-------- AVAILABLE DATA --------

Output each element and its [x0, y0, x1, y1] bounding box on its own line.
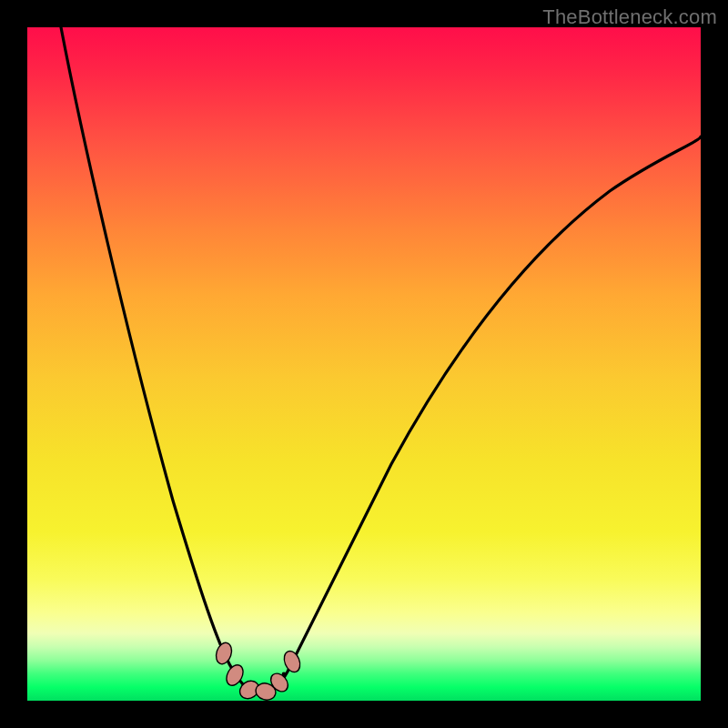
- chart-svg: [27, 27, 701, 701]
- bottleneck-curve: [61, 27, 701, 694]
- attribution-text: TheBottleneck.com: [542, 5, 717, 29]
- curve-marker: [281, 649, 303, 674]
- curve-min-dot: [282, 672, 287, 677]
- curve-marker: [214, 641, 235, 666]
- curve-markers: [214, 641, 303, 703]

--------

- TASK: What is needed is the data above, retyped exactly, with every picture left out.

- ANSWER TO THIS PROBLEM:
Output each element and its [x0, y0, x1, y1] bounding box on its own line.
- chart-svg: [27, 27, 701, 701]
- bottleneck-curve: [61, 27, 701, 694]
- attribution-text: TheBottleneck.com: [542, 5, 717, 29]
- curve-marker: [281, 649, 303, 674]
- curve-min-dot: [282, 672, 287, 677]
- curve-marker: [214, 641, 235, 666]
- curve-markers: [214, 641, 303, 703]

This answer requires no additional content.